One of the main focuses this year is technology: to fully understand the scope of the trash problem before the big World Cleanup Day, the entire world’s waste needs to be mapped, using modern technology and volunteers for locating and mapping the trash. The software for creating the ugliest map ever will be released around autumn 2017.
Estonia, the birthplace of many technology startups like Skype and Transferwise, offering e-Residency to foreigners who want avoid bureaucracy and use Estonia’s famous e-services, is a suitable place to create this kind of a technical solution. This solution could be used by municipalities, companies, other NGOs and many others. ‘To date, there’s no clear understanding of how much illegal waste is out there. All we know is that waste pileup has already created alarming problems with the spread of diseases, floods, pollution of drinking water, killing of fish, birds and animals, and even people,’ comments Eva Truuverk.

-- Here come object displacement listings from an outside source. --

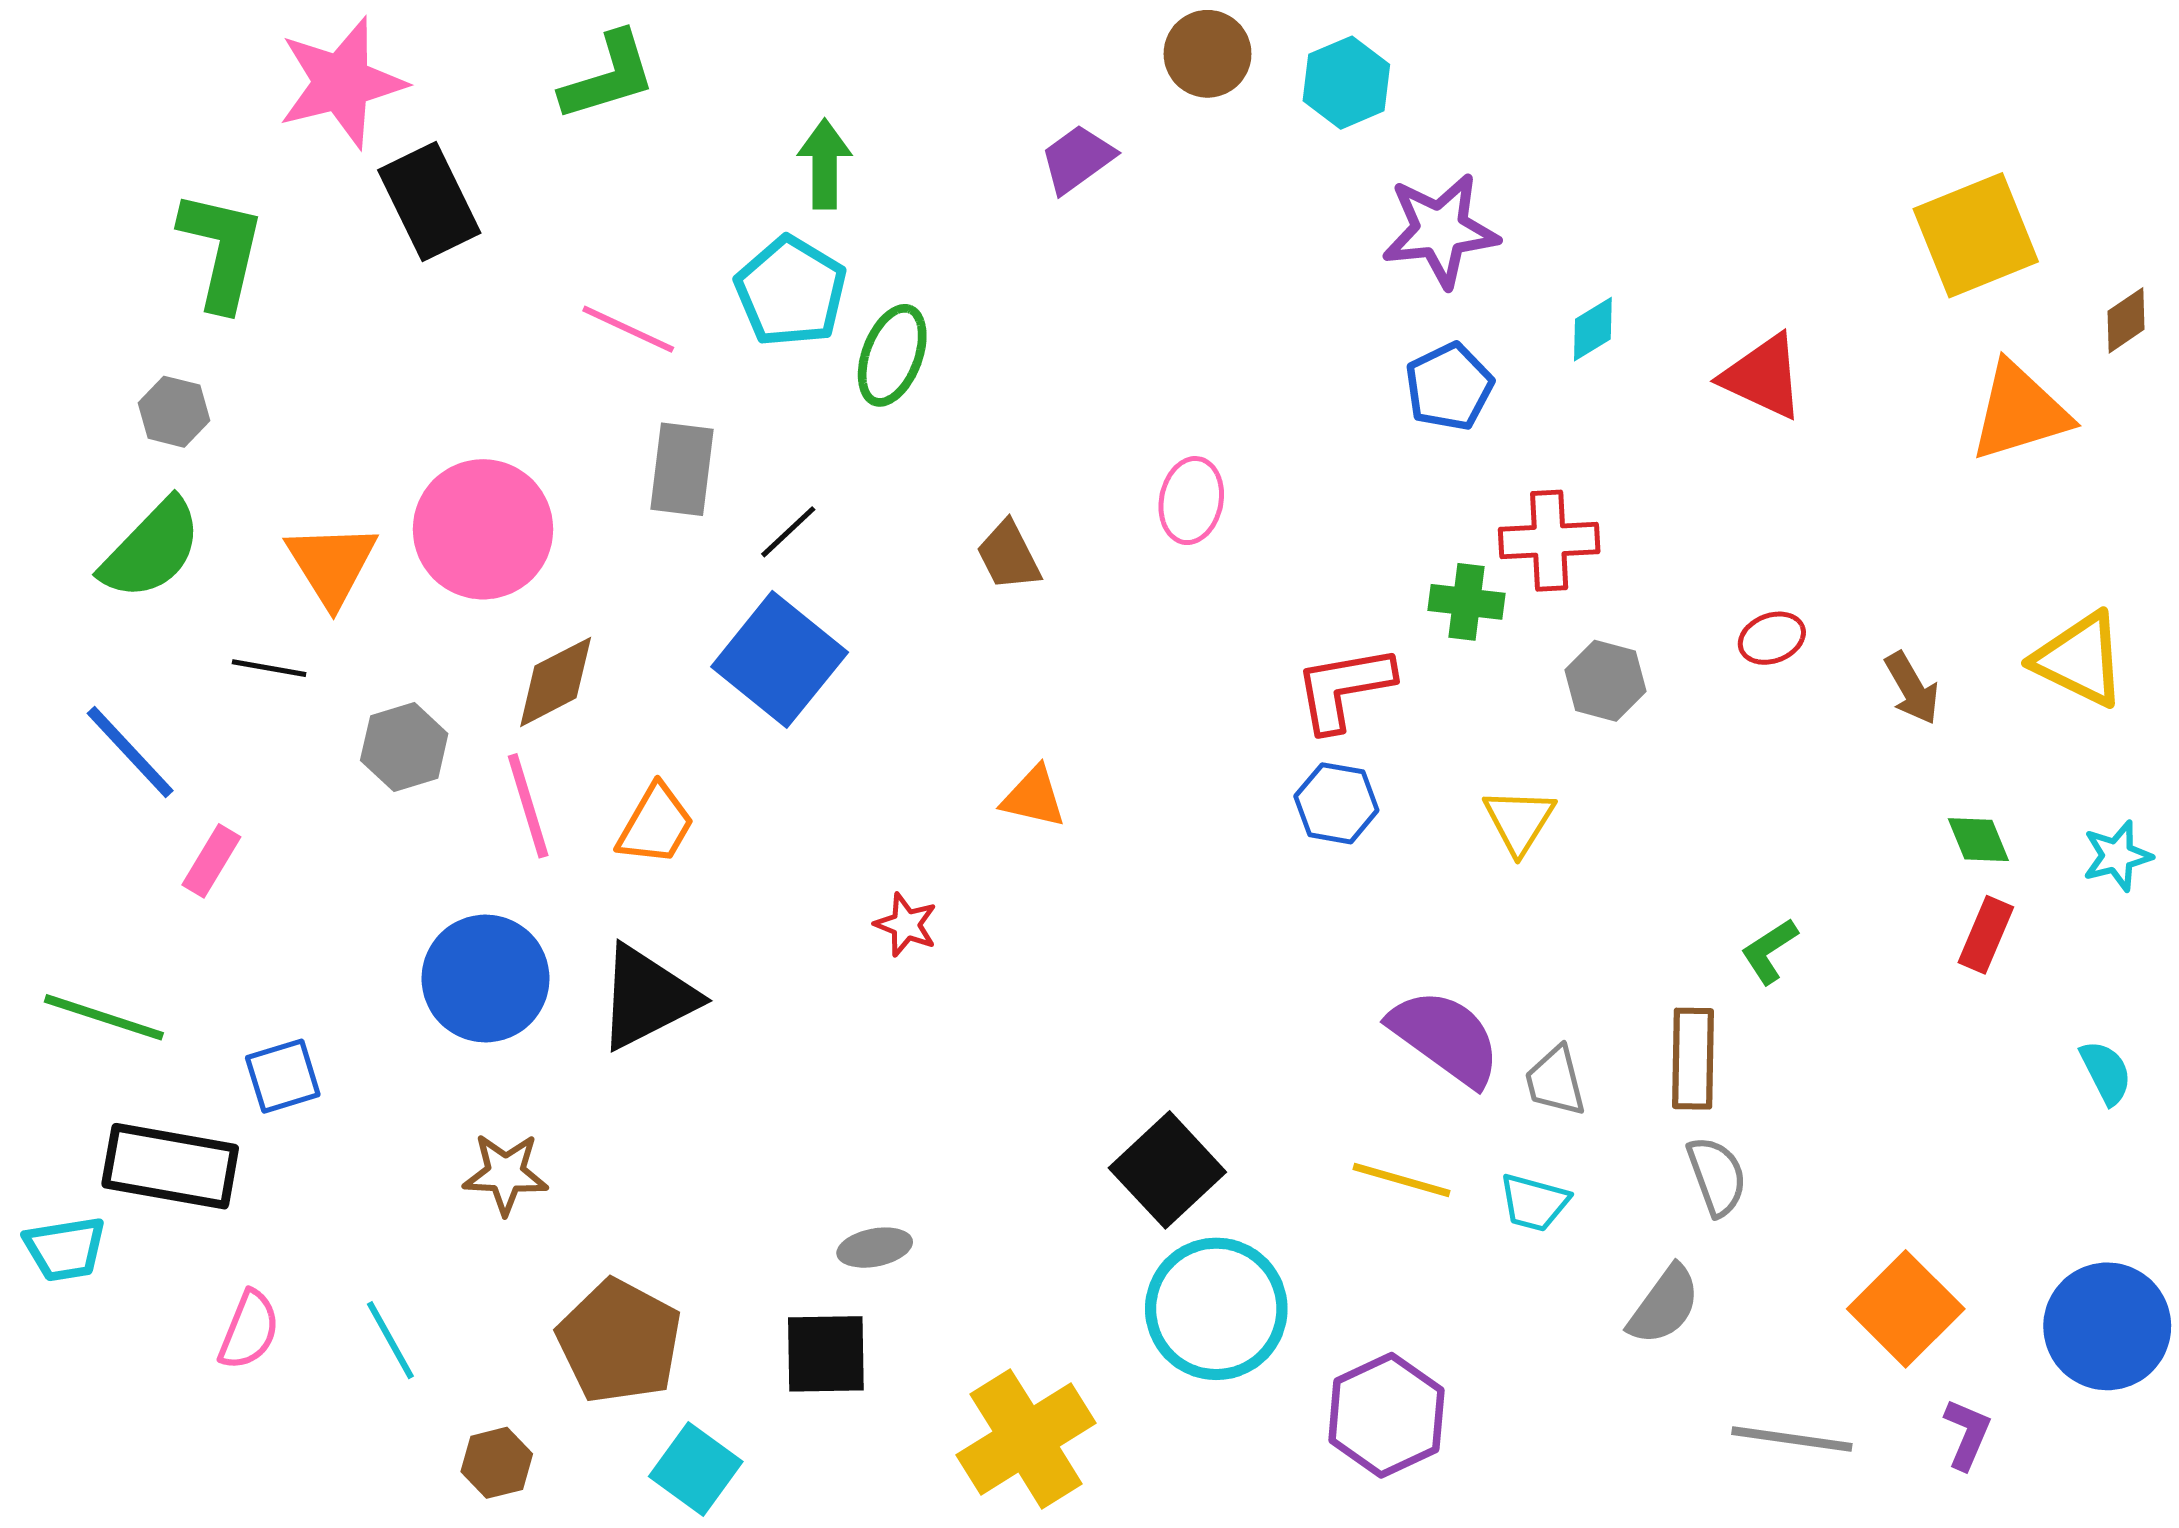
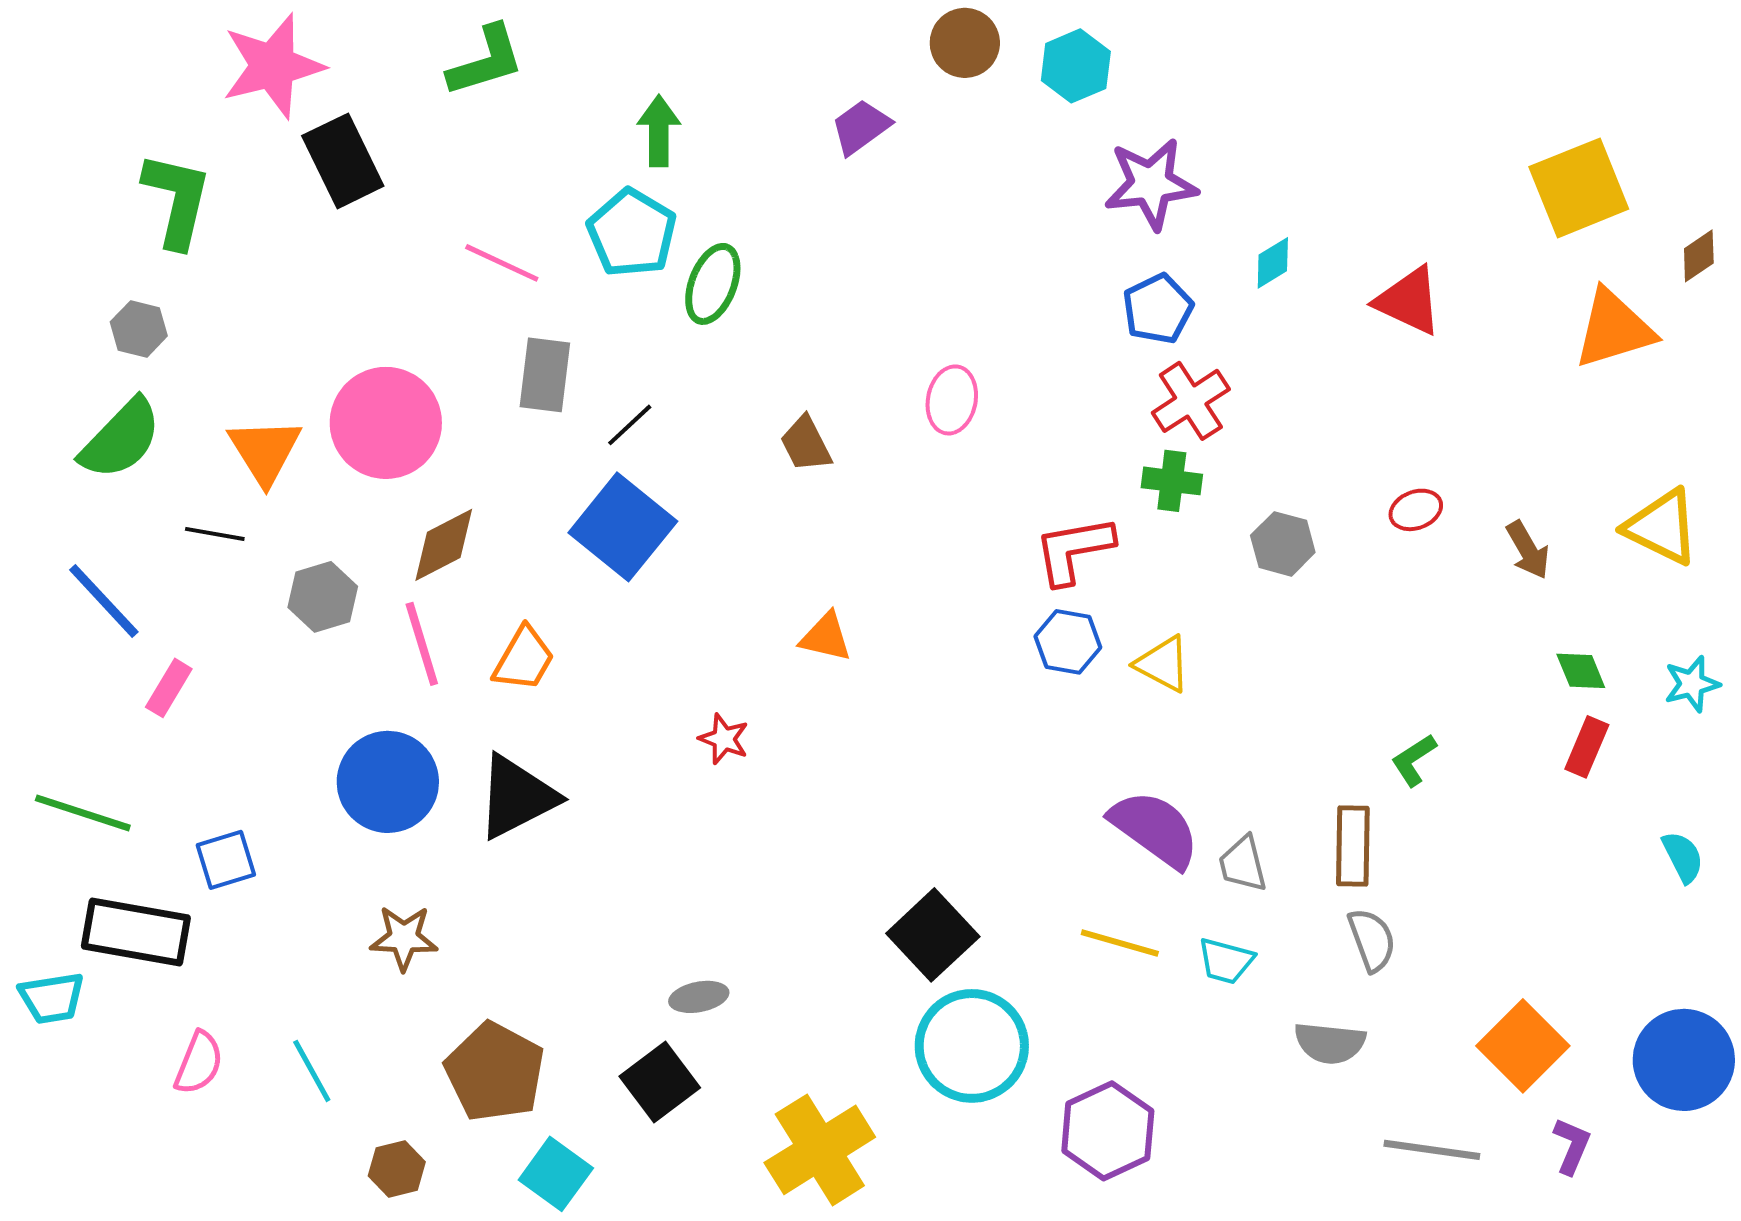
red cross: (1549, 541) -> (1191, 401), moved, turned -30
yellow triangle: (1519, 821) -> (1163, 664), moved, turned -34
gray semicircle: (1664, 1305) -> (1330, 1043), turned 60
black square: (826, 1354) -> (660, 1082), turned -36

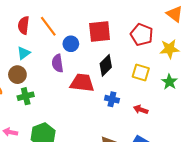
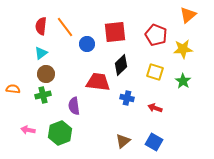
orange triangle: (175, 14) -> (188, 15), turned 42
purple semicircle: (57, 63) -> (74, 106), moved
brown circle: (17, 75) -> (46, 74), moved

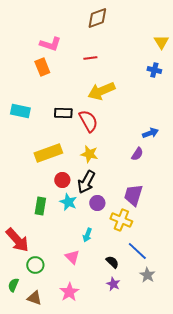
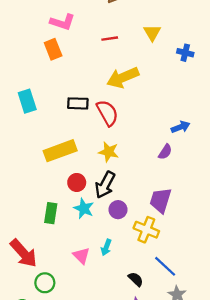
yellow triangle: (161, 42) -> (152, 33), moved
cyan rectangle: (20, 111) -> (27, 101), turned 60
pink triangle: (72, 257) -> (81, 256), moved

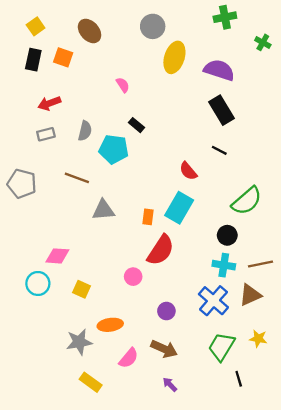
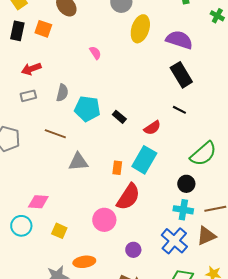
black rectangle: (137, 125) -> (119, 117), moved
red semicircle: (188, 171) -> (152, 128), turned -84
pink circle: (133, 277) -> (104, 220), size x1.5

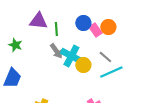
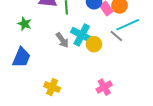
gray arrow: (56, 51) -> (62, 40), moved
cyan line: (111, 72) -> (128, 25), moved

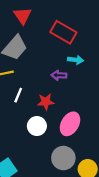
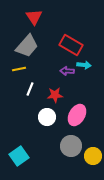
red rectangle: (63, 32) -> (71, 45), moved
cyan arrow: (76, 60) -> (84, 65), moved

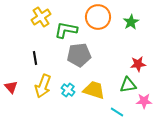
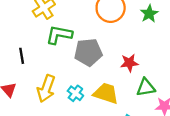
green L-shape: (66, 30) -> (59, 35), moved
black line: (35, 58) -> (22, 56), moved
red star: (138, 64) -> (129, 63), moved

Communication activities are planned mainly for 2018: this is when the whole world will be invited to join in World Cleanup Day and take real action.
‘The plan is to start cleaning up in Japan at 10AM, then move around the world with the sun. The last place to clean up is Hawaii. For 2019, the plan is to introduce the idea of “keep it clean” to potential partners – governments, corporations, citizens – so that other world cleanup days won’t be necessary any more,’ explains Eva Truuverk.
A lot is going on in the world right now, the majority of it rather negative. During these difficult times, humankind could use something positive and downright epic to feel united. Why not give Let’s Do It!, this huge movement, with its stubborn Estonian roots, fighting against nothing and no one except trash, a chance to bring us all together. After all, “No country stands alone”.